11. What about Elishaba? Should she have spoken up to her siblings, or to state authorities, rather than try to handle everything herself? Why would anyone remain in such an abusive situation?

12. Why do you think Papa Pilgrim precipitated a war with the National Park Service so quickly? How did he benefit from external conflict?

13. At one point, the Park Service planned to send forty-three personnel to investigate the Pilgrim Family’s actions in the park, including an armed SWAT team to guard forensic biologists. Even after backing off, the government spent at least a half-million dollars on its response. Was this an effective way to deal with the situation? The family’s defenders felt the government wanted to make an example of these “last pioneers” to establish their primacy in the mountains. Do you agree?

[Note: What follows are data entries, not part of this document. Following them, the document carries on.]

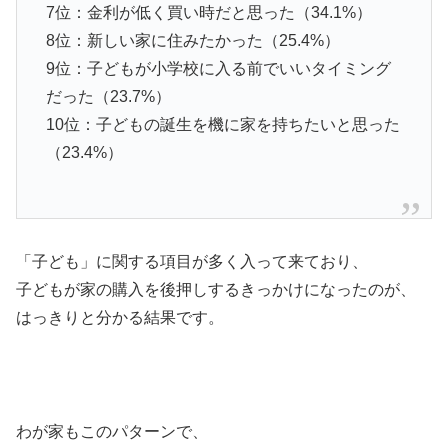
7位：金利が低く買い時だと思った（34.1%）
8位：新しい家に住みたかった（25.4%）
9位：子どもが小学校に入る前でいいタイミング
だった（23.7%）
10位：子どもの誕生を機に家を持ちたいと思った
（23.4%）
「子ども」に関する項目が多く入って来ており、
子どもが家の購入を後押しするきっかけになったのが、
はっきりと分かる結果です。
わが家もこのパターンで、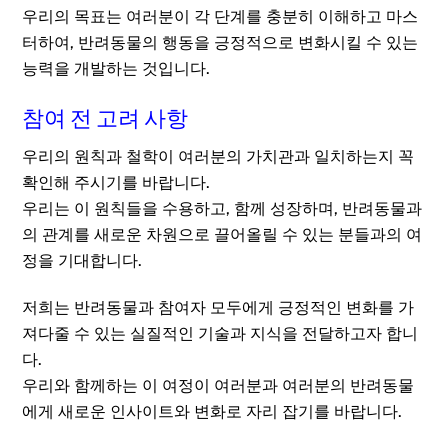
우리의 목표는 여러분이 각 단계를 충분히 이해하고 마스
터하여, 반려동물의 행동을 긍정적으로 변화시킬 수 있는
능력을 개발하는 것입니다.
참여 전 고려 사항
우리의 원칙과 철학이 여러분의 가치관과 일치하는지 꼭
확인해 주시기를 바랍니다.
우리는 이 원칙들을 수용하고, 함께 성장하며, 반려동물과
의 관계를 새로운 차원으로 끌어올릴 수 있는 분들과의 여
정을 기대합니다.
저희는 반려동물과 참여자 모두에게 긍정적인 변화를 가
져다줄 수 있는 실질적인 기술과 지식을 전달하고자 합니
다.
우리와 함께하는 이 여정이 여러분과 여러분의 반려동물
에게 새로운 인사이트와 변화로 자리 잡기를 바랍니다.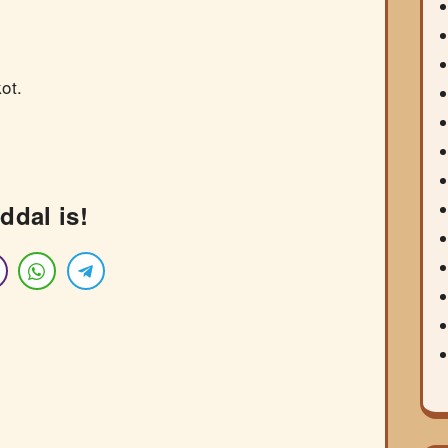
ot.
ddal is!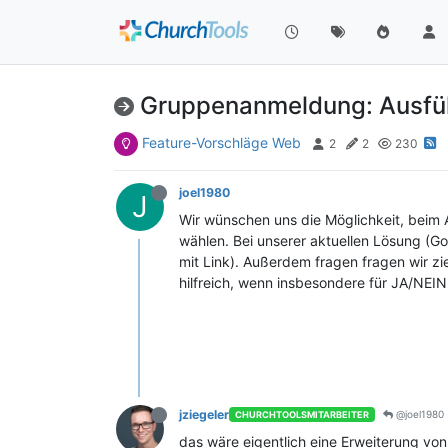
Gruppenanmeldung: Ausführ
Feature-Vorschläge Web
2
2
230
joel1980
J
Wir wünschen uns die Möglichkeit, beim A
wählen. Bei unserer aktuellen Lösung (Goo
mit Link). Außerdem fragen fragen wir zi
hilfreich, wenn insbesondere für JA/NEIN
jziegeler
@joel1980
CHURCHTOOLSMITARBEITER
das wäre eigentlich eine Erweiterung vo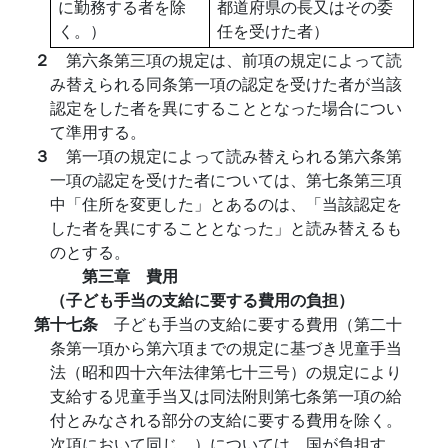
に勤務する者を除
都道府県の長又はその委
く。）
任を受けた者）
２
第六条第三項の規定は、前項の規定によって読
み替えられる同条第一項の認定を受けた者が当該
認定をした者を異にすることとなった場合につい
て準用する。
３
第一項の規定によって読み替えられる第六条第
一項の認定を受けた者については、第七条第三項
中「住所を変更した」とあるのは、「当該認定を
した者を異にすることとなった」と読み替えるも
のとする。
第三章 費用
（子ども手当の支給に要する費用の負担）
第十七条
子ども手当の支給に要する費用（第二十
条第一項から第六項までの規定に基づき児童手当
法（昭和四十六年法律第七十三号）の規定により
支給する児童手当又は同法附則第七条第一項の給
付とみなされる部分の支給に要する費用を除く。
次項において同じ。）については、国が負担す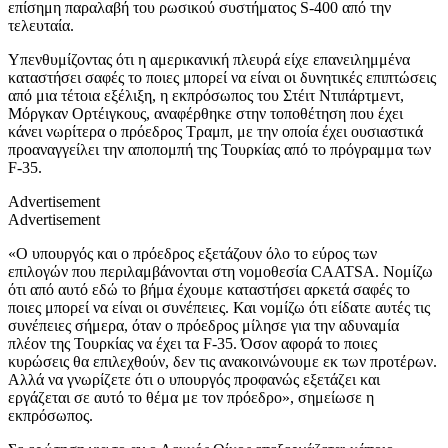
επίσημη παραλαβή του ρωσικού συστήματος S-400 από την
τελευταία.
Υπενθυμίζοντας ότι η αμερικανική πλευρά είχε επανειλημμένα
καταστήσει σαφές το ποιες μπορεί να είναι οι δυνητικές επιπτώσεις
από μια τέτοια εξέλιξη, η εκπρόσωπος του Στέιτ Ντιπάρτμεντ,
Μόργκαν Ορτέιγκους, αναφέρθηκε στην τοποθέτηση που έχει
κάνει νωρίτερα ο πρόεδρος Τραμπ, με την οποία έχει ουσιαστικά
προαναγγείλει την αποπομπή της Τουρκίας από το πρόγραμμα των
F-35.
Advertisement
Advertisement
«Ο υπουργός και ο πρόεδρος εξετάζουν όλο το εύρος των
επιλογών που περιλαμβάνονται στη νομοθεσία CAATSA. Νομίζω
ότι από αυτό εδώ το βήμα έχουμε καταστήσει αρκετά σαφές το
ποιες μπορεί να είναι οι συνέπειες. Και νομίζω ότι είδατε αυτές τις
συνέπειες σήμερα, όταν ο πρόεδρος μίλησε για την αδυναμία
πλέον της Τουρκίας να έχει τα F-35. Όσον αφορά το ποιες
κυρώσεις θα επιλεχθούν, δεν τις ανακοινώνουμε εκ των προτέρων.
Αλλά να γνωρίζετε ότι ο υπουργός προφανώς εξετάζει και
εργάζεται σε αυτό το θέμα με τον πρόεδρο», σημείωσε η
εκπρόσωπος.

14. The author switches to first person to tell part of the story. Does this weaken the omniscient voice used elsewhere, or strengthen it? What does the author’s personal story say about the pioneering legacy that motivates so many characters in the book?

15. In many ways, the views of the Buckinghams were as rigidly fundamentalist and patriarchal as those professed by Papa Pilgrim. What was the difference between the two families? Could a non-Christian family have intervened and played the same role as rescuers?

16.  If the Buckinghams hadn’t entered the story, was there another way out for the Pilgrim children? What do you think might have happened?